I close my eyes and smell feet, and the overall smell of Asia (you know it if you’ve been here) swirling around the open air train. I feel the casual touch of teammates as they sleep next to me on this crowded bench seat, with the constant rocking of the train car lulling me like a rocking chair. Yet, the only thought I have is: I’m home. Which translates to: I’m safe. Nestled between legs and bodies I feel as if I am with my family, and I am. I feel held together. I let this transition from the physical to the emotional, as I need a sense of being held together when my heart is falling apart.

173 Days ago I received the news that my dad killed himself. I had never experienced grief like this before, and I really didn’t understand it until I experienced it myself. 173 days ago I thought that one day I would be free from this pain, but now I know I will always carry this with me.

In the book “Through the Eyes of a Lion” Levi Lusko compares grief to pregnancy except backwards. The most painful part of giving birth is when the baby is crowning, similarly the most painful part of grief is the beginning. Keep rewinding and you have contractions, these are the weeks and months that follow the initial blow of loss. There are moments of reprieve, but there are also sudden unexpected moments of immense pain and loss. Before labor a woman can experience many symptoms of pregnancy at any point during the 9 months; once again this is the same as grief. There will never be a point where I won’t experience “symptoms” of grief in this life.

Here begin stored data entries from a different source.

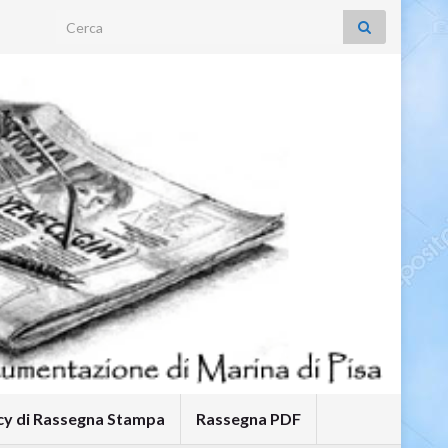
Search for:
icy di Rassegna Stampa
Rassegna PDF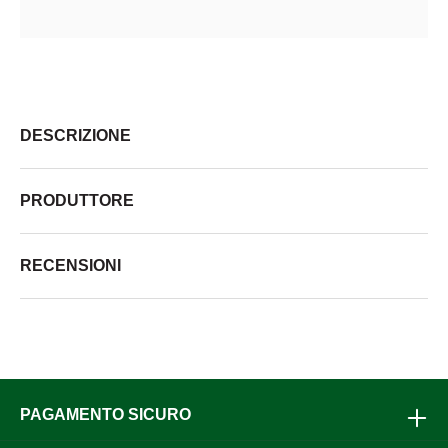
DESCRIZIONE
PRODUTTORE
RECENSIONI
PAGAMENTO SICURO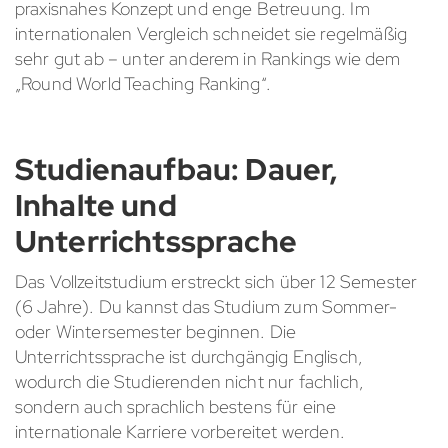
praxisnahes Konzept und enge Betreuung. Im
internationalen Vergleich schneidet sie regelmäßig
sehr gut ab – unter anderem in Rankings wie dem
„Round World Teaching Ranking“.
Studienaufbau: Dauer,
Inhalte und
Unterrichtssprache
Das Vollzeitstudium erstreckt sich über 12 Semester
(6 Jahre). Du kannst das Studium zum Sommer-
oder Wintersemester beginnen. Die
Unterrichtssprache ist durchgängig Englisch,
wodurch die Studierenden nicht nur fachlich,
sondern auch sprachlich bestens für eine
internationale Karriere vorbereitet werden.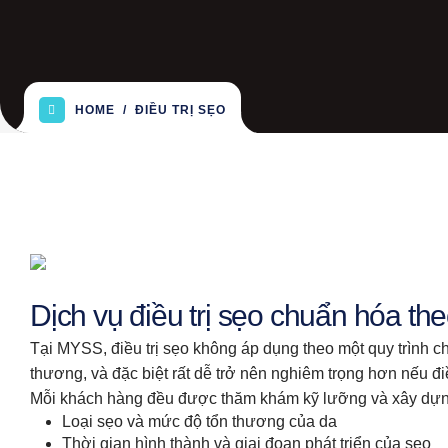
HOME
ĐIỀU TRỊ SẸO
Dịch vụ điều trị sẹo chuẩn hóa th
Tại MYSS, điều trị sẹo không áp dụng theo một quy trình ch
thương, và đặc biệt rất dễ trở nên nghiêm trọng hơn nếu đ
Mỗi khách hàng đều được thăm khám kỹ lưỡng và xây dựng 
Loại sẹo và mức độ tổn thương của da
Thời gian hình thành và giai đoạn phát triển của sẹo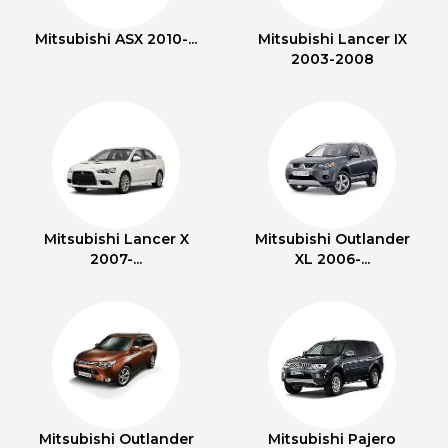
Mitsubishi ASX 2010-...
Mitsubishi Lancer IX
2003-2008
Mitsubishi Lancer X
Mitsubishi Outlander
2007-...
XL 2006-...
Mitsubishi Outlander
Mitsubishi Pajero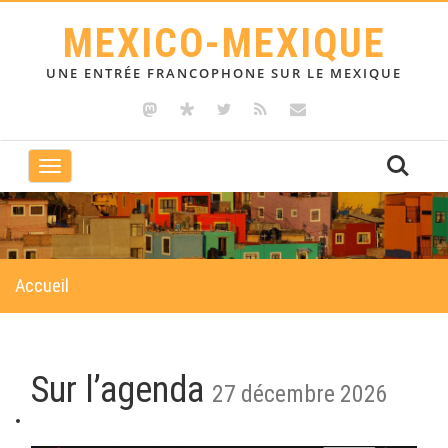
MEXICO-MEXIQUE
UNE ENTRÉE FRANCOPHONE SUR LE MEXIQUE
Toggle
navigation
Accueil
Sur l’agenda
27 décembre 2026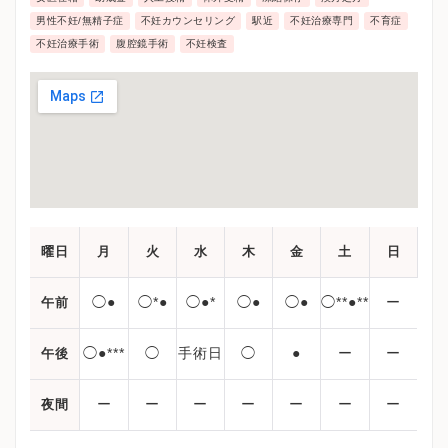
男性不妊/無精子症
不妊カウンセリング
駅近
不妊治療専門
不育症
不妊治療手術
腹腔鏡手術
不妊検査
曜日
月
火
水
木
金
土
日
◯●
◯*●
◯●*
◯●
◯●
◯**●**
ー
午前
◯●***
◯
手術日
◯
●
ー
ー
午後
ー
ー
ー
ー
ー
ー
ー
夜間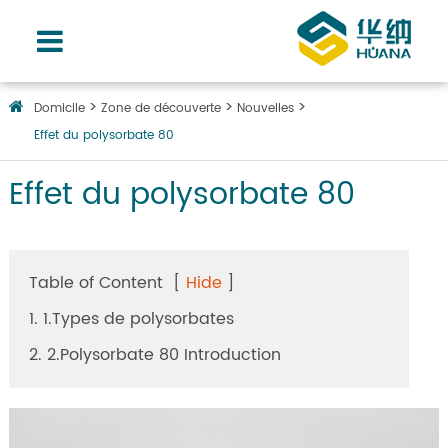
Domicile
Zone de découverte
Nouvelles
Effet du polysorbate 80
Effet du polysorbate 80
Table of Content
[
Hide
]
1. 1.Types de polysorbates
2. 2.Polysorbate 80 Introduction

The screeching of breaks against the train tracks call me back to the present. As I look around I am overwhelmed with gratitude for the 18 people I get to do life with this year. I am so thankful to have this community around me, helping me, and loving me through this time. Knowing I can’t be the easiest person to love, or live with the past 173 days, I am especially grateful that I am here with them. In the physical I’m wedged between Jonathan and Nettie, but really I feel like I’m wedged between acceptance and grace with the whole squad.

Even now as I look up with tears in my eyes, Ethan sees me and asks me if I’m okay. Such a small gesture, yet so meaningful. Immediately I feel seen and known.

This is what community does, they rally around, they cheer for your success, and they help you up when you’re down. There is peace in knowing that no matter what, they are for me, not against me.